■ **Task requirements**: When copying the records below, omit any image and print everything else exactly.

■ **Extracted data**:
##############################

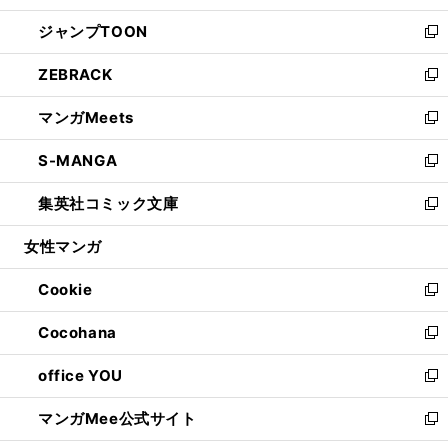
開
ウ
ン
ウ
し
ジャンプTOON
く
で
ド
ィ
い
新
開
ウ
ン
ウ
し
ZEBRACK
く
で
ド
ィ
い
新
開
ウ
ン
ウ
し
マンガMeets
く
で
ド
ィ
い
新
開
ウ
ン
ウ
し
S-MANGA
く
で
ド
ィ
い
新
開
ウ
ン
ウ
し
集英社コミック文庫
く
で
ド
ィ
い
新
開
ウ
ン
ウ
し
女性マンガ
く
で
ド
ィ
い
開
ウ
ン
ウ
Cookie
く
で
ド
ィ
新
開
ウ
ン
し
Cocohana
く
で
ド
い
新
開
ウ
ウ
し
office YOU
く
で
ィ
い
新
開
ン
ウ
し
マンガMee公式サイト
く
ド
ィ
い
新
ウ
ン
ウ
し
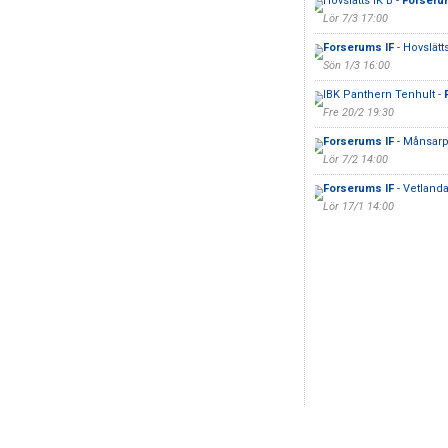
Hovslätts IK B -
Forseru
Lör 7/3 17:00
Forserums IF
- Hovslätt
Sön 1/3 16:00
IBK Panthern Tenhult -
Fre 20/2 19:30
Forserums IF
- Månsarp
Lör 7/2 14:00
Forserums IF
- Vetlanda
Lör 17/1 14:00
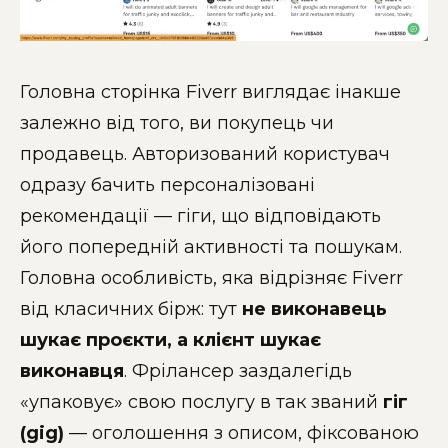
Головна сторінка Fiverr виглядає інакше
залежно від того, ви покупець чи
продавець. Авторизований користувач
одразу бачить персоналізовані
рекомендації — гіги, що відповідають
його попередній активності та пошукам.
Головна особливість, яка відрізняє Fiverr
від класичних бірж: тут
не виконавець
шукає проєкти, а клієнт шукає
виконавця
. Фрілансер заздалегідь
«упаковує» свою послугу в так званий
гіг
(gig)
— оголошення з описом, фіксованою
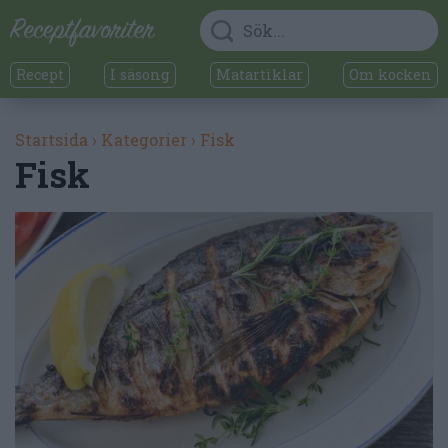
Recept
I säsong
Matartiklar
Om kocken
Startsida
›
Kategorier
›
Fisk
Fisk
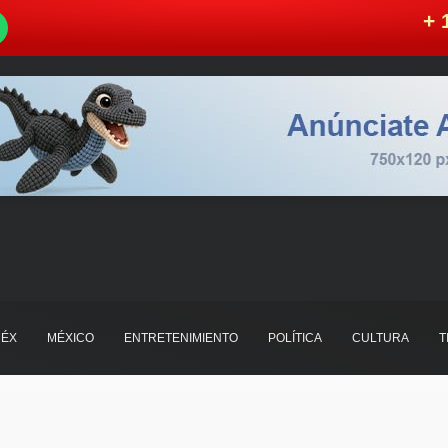
W
+ 
ÉX
MÉXICO
ENTRETENIMIENTO
POLÍTICA
CULTURA
T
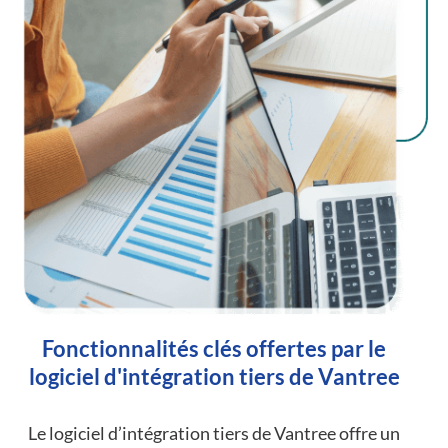
Fonctionnalités clés offertes par le
logiciel d'intégration tiers de Vantree
Le logiciel d’intégration tiers de Vantree offre un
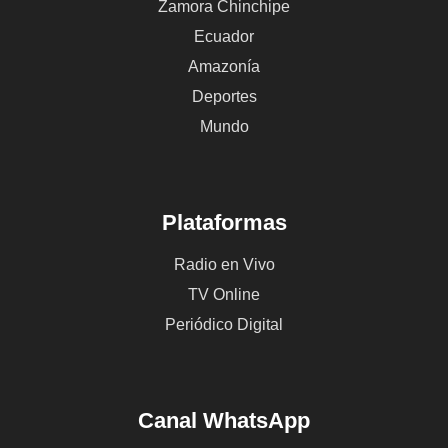
Zamora Chinchipe
Ecuador
Amazonía
Deportes
Mundo
Plataformas
Radio en Vivo
TV Online
Periódico Digital
Canal WhatsApp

##############################

■ **Solution to the exercise**:
開
ウ
ン
ウ
し
ジャンプTOON
く
で
ド
ィ
い
新
開
ウ
ン
ウ
し
ZEBRACK
く
で
ド
ィ
い
新
開
ウ
ン
ウ
し
マンガMeets
く
で
ド
ィ
い
新
開
ウ
ン
ウ
し
S-MANGA
く
で
ド
ィ
い
新
開
ウ
ン
ウ
し
集英社コミック文庫
く
で
ド
ィ
い
新
開
ウ
ン
ウ
し
女性マンガ
く
で
ド
ィ
い
開
ウ
ン
ウ
Cookie
く
で
ド
ィ
新
開
ウ
ン
し
Cocohana
く
で
ド
い
新
開
ウ
ウ
し
office YOU
く
で
ィ
い
新
開
ン
ウ
し
マンガMee公式サイト
く
ド
ィ
い
新
ウ
ン
ウ
し
Hovslätts IK B -
Forseru
Lör 7/3 17:00
Forserums IF
- Hovslätt
Sön 1/3 16:00
IBK Panthern Tenhult -
Fre 20/2 19:30
Forserums IF
- Månsarp
Lör 7/2 14:00
Forserums IF
- Vetlanda
Lör 17/1 14:00
Головна сторінка Fiverr виглядає інакше
залежно від того, ви покупець чи
продавець. Авторизований користувач
одразу бачить персоналізовані
рекомендації — гіги, що відповідають
його попередній активності та пошукам.
Головна особливість, яка відрізняє Fiverr
від класичних бірж: тут
не виконавець
шукає проєкти, а клієнт шукає
виконавця
. Фрілансер заздалегідь
«упаковує» свою послугу в так званий
гіг
(gig)
— оголошення з описом, фіксованою
Recept
I säsong
Matartiklar
Om kocken
Startsida
›
Kategorier
›
Fisk
Fisk
W
+ 
ÉX
MÉXICO
ENTRETENIMIENTO
POLÍTICA
CULTURA
T
Fonctionnalités clés offertes par le
logiciel d'intégration tiers de Vantree
Le logiciel d’intégration tiers de Vantree offre un
Zamora Chinchipe
Ecuador
Amazonía
Deportes
Mundo
Plataformas
Radio en Vivo
TV Online
Periódico Digital
Canal WhatsApp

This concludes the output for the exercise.